Saydığım tüm alanlarda strateji ve doktrin üretmiş istisnasız tüm Amiral
ve deniz subayları, cımbızla seçilmiş ve kumpas davalara eklenmiştir.
Gücü
Kullanmak. Kıbrıs Barış harekatında krizin başlamasından
120 saat sonra Girne‘de kıyı başını tutan donanma, 1996'da Kardak Krizi'nde Güney
Ege’de üstün manevra gücünü sergileyerek ön aldı. 2001'de Karadeniz'de diğer
beş sahildarı ikna ederek Deniz İşbirliği Görev Grubunu (BLACKSEAFOR)'u kurdu.

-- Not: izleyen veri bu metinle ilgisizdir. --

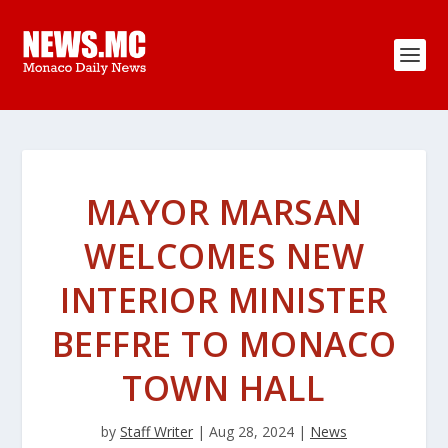
MAYOR MARSAN
WELCOMES NEW
INTERIOR MINISTER
BEFFRE TO MONACO
TOWN HALL
by
Staff Writer
|
Aug 28, 2024
|
News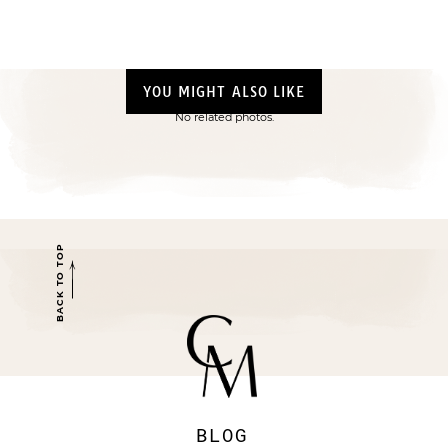
YOU MIGHT ALSO LIKE
No related photos.
BACK TO TOP
BLOG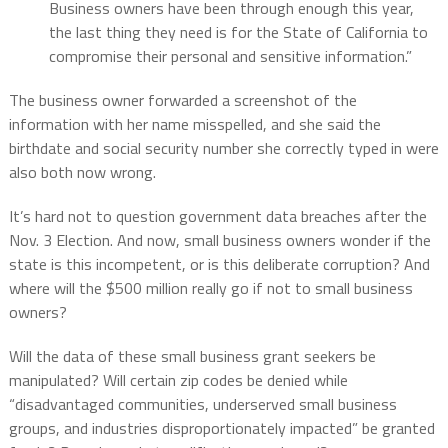
Business owners have been through enough this year,
the last thing they need is for the State of California to
compromise their personal and sensitive information.”
The business owner forwarded a screenshot of the
information with her name misspelled, and she said the
birthdate and social security number she correctly typed in were
also both now wrong.
It’s hard not to question government data breaches after the
Nov. 3 Election. And now, small business owners wonder if the
state is this incompetent, or is this deliberate corruption? And
where will the $500 million really go if not to small business
owners?
Will the data of these small business grant seekers be
manipulated? Will certain zip codes be denied while
“disadvantaged communities, underserved small business
groups, and industries disproportionately impacted” be granted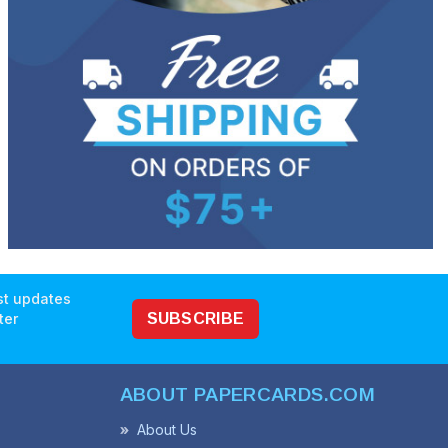
est updates
ter
SUBSCRIBE
ABOUT PAPERCARDS.COM
About Us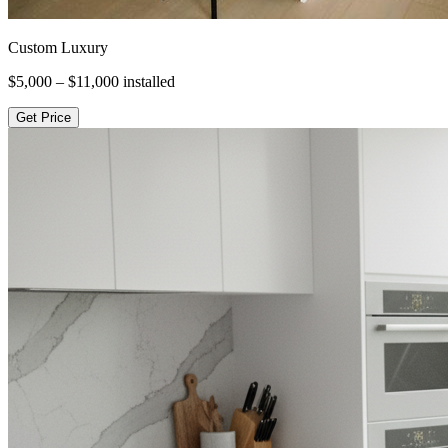
Custom Luxury
$5,000 – $11,000
installed
Get Price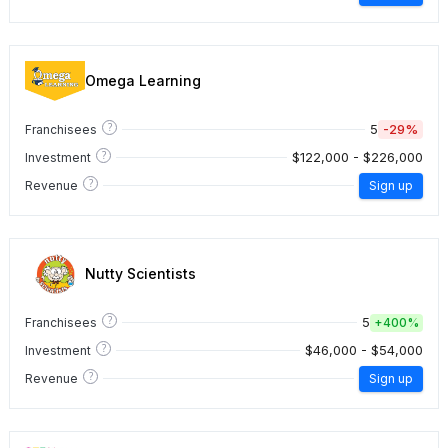
Omega Learning
?
5
-29%
Franchisees
?
$122,000 - $226,000
Investment
?
Revenue
Sign up
Nutty Scientists
?
5
Franchisees
+
400%
?
$46,000 - $54,000
Investment
?
Revenue
Sign up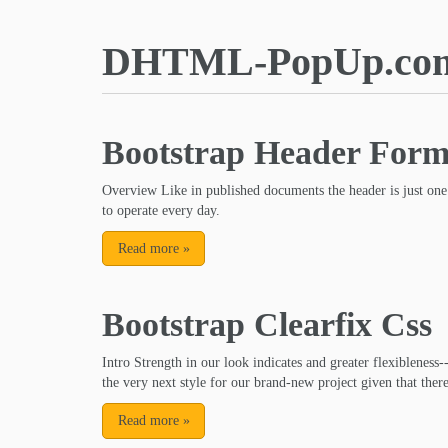
DHTML-PopUp.co
Bootstrap Header For
Overview Like in published documents the header is just one
to operate every day.
Read more
»
Bootstrap Clearfix Css
Intro Strength in our look indicates and greater flexibleness-
the very next style for our brand-new project given that there
Read more
»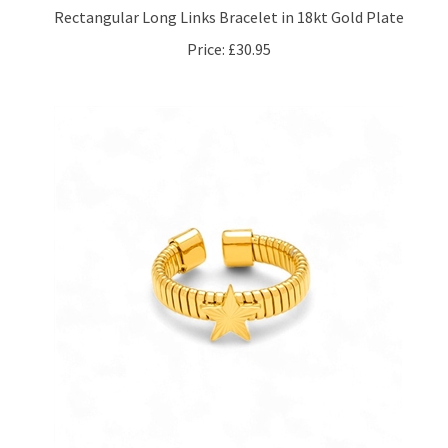
Price:
£30.95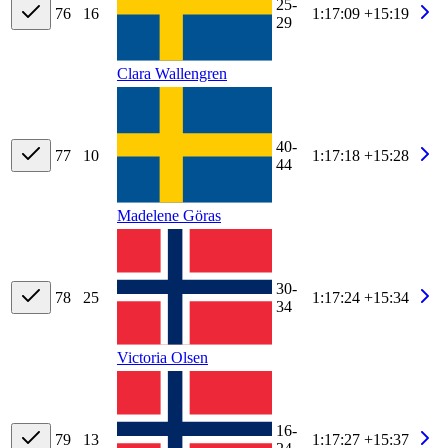
25-
76
16
1:17:09
+15:19
29
Clara Wallengren
40-
77
10
1:17:18
+15:28
44
Madelene Göras
30-
78
25
1:17:24
+15:34
34
Victoria Olsen
16-
79
13
1:17:27
+15:37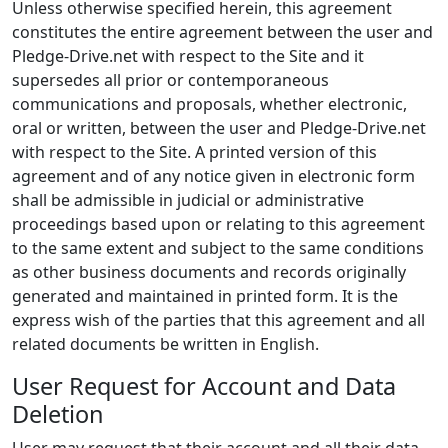
Unless otherwise specified herein, this agreement
constitutes the entire agreement between the user and
Pledge-Drive.net with respect to the Site and it
supersedes all prior or contemporaneous
communications and proposals, whether electronic,
oral or written, between the user and Pledge-Drive.net
with respect to the Site. A printed version of this
agreement and of any notice given in electronic form
shall be admissible in judicial or administrative
proceedings based upon or relating to this agreement
to the same extent and subject to the same conditions
as other business documents and records originally
generated and maintained in printed form. It is the
express wish of the parties that this agreement and all
related documents be written in English.
User Request for Account and Data
Deletion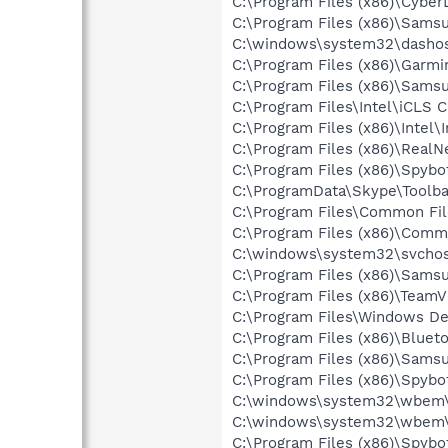
C:\Program Files (x86)\Cyb
C:\Program Files (x86)\Sams
C:\windows\system32\dashos
C:\Program Files (x86)\Garm
C:\Program Files (x86)\Sams
C:\Program Files\Intel\iCLS C
C:\Program Files (x86)\Intel
C:\Program Files (x86)\Real
C:\Program Files (x86)\Spyb
C:\ProgramData\Skype\Toolba
C:\Program Files\Common File
C:\Program Files (x86)\Commo
C:\windows\system32\svchos
C:\Program Files (x86)\Sam
C:\Program Files (x86)\Team
C:\Program Files\Windows D
C:\Program Files (x86)\Bluet
C:\Program Files (x86)\Samsu
C:\Program Files (x86)\Spyb
C:\windows\system32\wbem\
C:\windows\system32\wbem\
C:\Program Files (x86)\Spyb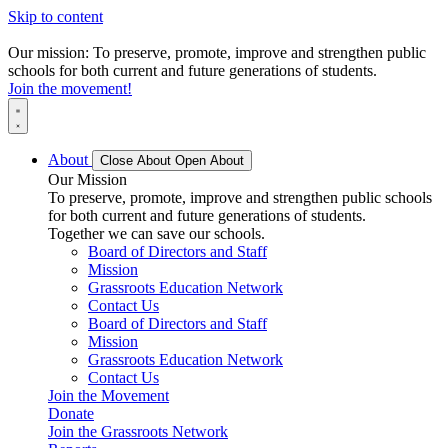
Skip to content
Our mission: To preserve, promote, improve and strengthen public
schools for both current and future generations of students.
Join the movement!
About
Close About
Open About
Our Mission
To preserve, promote, improve and strengthen public schools
for both current and future generations of students.
Together we can save our schools.
Board of Directors and Staff
Mission
Grassroots Education Network
Contact Us
Board of Directors and Staff
Mission
Grassroots Education Network
Contact Us
Join the Movement
Donate
Join the Grassroots Network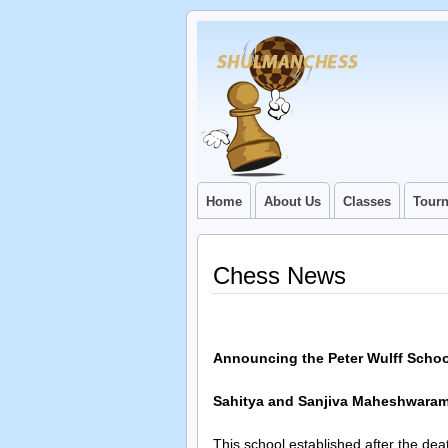
Home
About Us
Classes
Tour
Chess News
Announcing the Peter Wulff School
Sahitya and Sanjiva Maheshwaram 
This school established after the de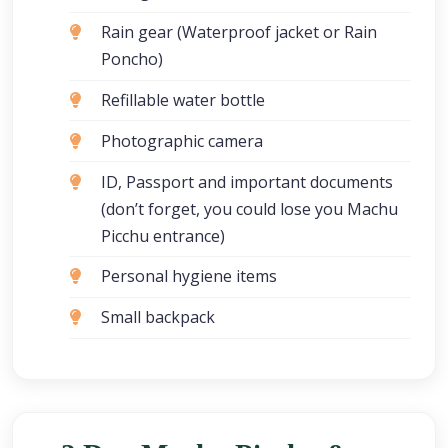
Rain gear (Waterproof jacket or Rain
Poncho)
Refillable water bottle
Photographic camera
ID, Passport and important documents
(don’t forget, you could lose you Machu
Picchu entrance)
Personal hygiene items
Small backpack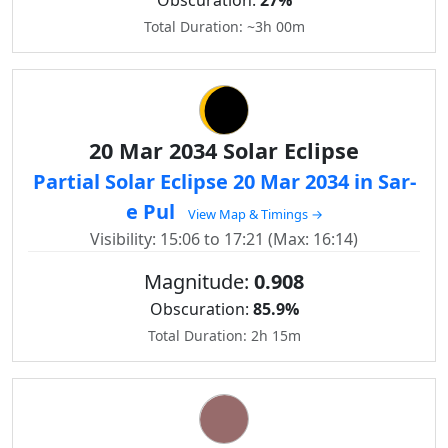
Obscuration:
27%
Total Duration: ~3h 00m
20 Mar 2034 Solar Eclipse
Partial Solar Eclipse 20 Mar 2034 in Sar-
e Pul
View Map & Timings →
Visibility: 15:06 to 17:21 (Max: 16:14)
Magnitude:
0.908
Obscuration:
85.9%
Total Duration: 2h 15m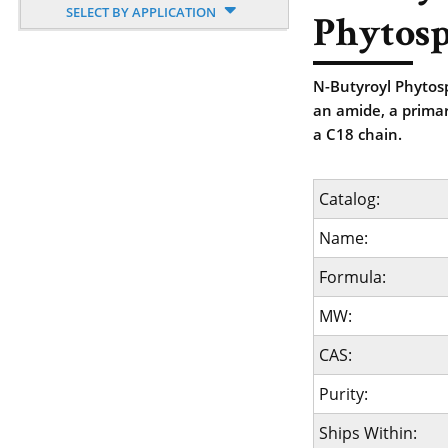
SELECT BY APPLICATION
Phytosp
N-Butyroyl Phytosp
an amide, a primar
a C18 chain.
Catalog:
Name:
Formula:
MW:
CAS:
Purity:
Ships Within: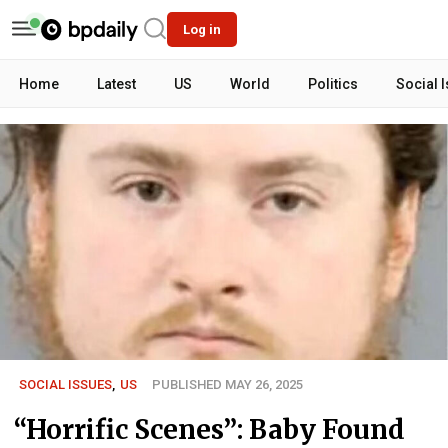
Log in
Home
Latest
US
World
Politics
Social 
SOCIAL ISSUES
,
US
PUBLISHED MAY 26, 2025
“Horrific Scenes”: Baby Found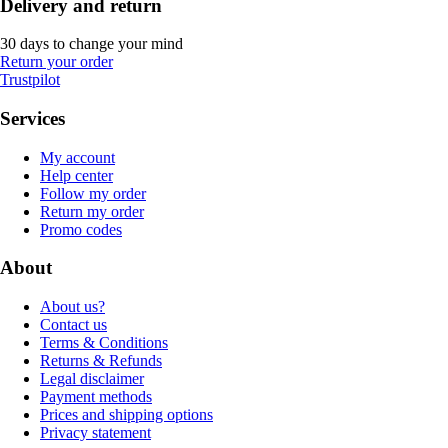
Delivery and return
30 days to change your mind
Return your order
Trustpilot
Services
My account
Help center
Follow my order
Return my order
Promo codes
About
About us?
Contact us
Terms & Conditions
Returns & Refunds
Legal disclaimer
Payment methods
Prices and shipping options
Privacy statement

2004 yılında NATO'nun Active Endeavor harekatının Karadeniz'e genişlemesine karşı
KUH (Karadeniz Uyumu Harekatı) ile Karadeniz’de deniz alanında güvenlik ve istikrarın
devamını sağladı. 2006 yılında Doğu Akdeniz’deki deniz çıkarlarını korumak
üzere başta Akdeniz Uyumu harekatını başlatmak olmak üzere, yüksek profil
sergiledi. Kardak krizi başta olmak üzere 1996 sonrası gerçekleşen saydığım bu
faaliyetlerin A takımı Amiral ve Subaylar kumpas davalarla tutuklandı. Kimse
kamuoyunu kandırmasın. Kumpas davaların ağırlık merkezi donanmadır. Bu durum
donanmanın emperyalizmi rahatsız etme derecesinin de bir göstergesidir. Ayrıca
kumpas davaların görülme sürecinde amiral ve subayların mahkeme heyetleri
karşısında en karanlık günlerin hüküm sürdüğü ortamda dahi, dik durmuş olmaları
da donanmanın psikososyal gücünü gösterir. Bugünün donanmasına hayat veren tüm
denizcilerin bu yaşananlardan ders çıkarması ve bir daha asla emperyalizmin
tuzağına düşmemesi gerekir. Donanma, kendi silah arkadaşlarını sırtından vuracak kadar zavallılaşanlara artık
izin vermemelidir. Donanma, Atatürk’ün rotasında viyalamaya devam etmelidir.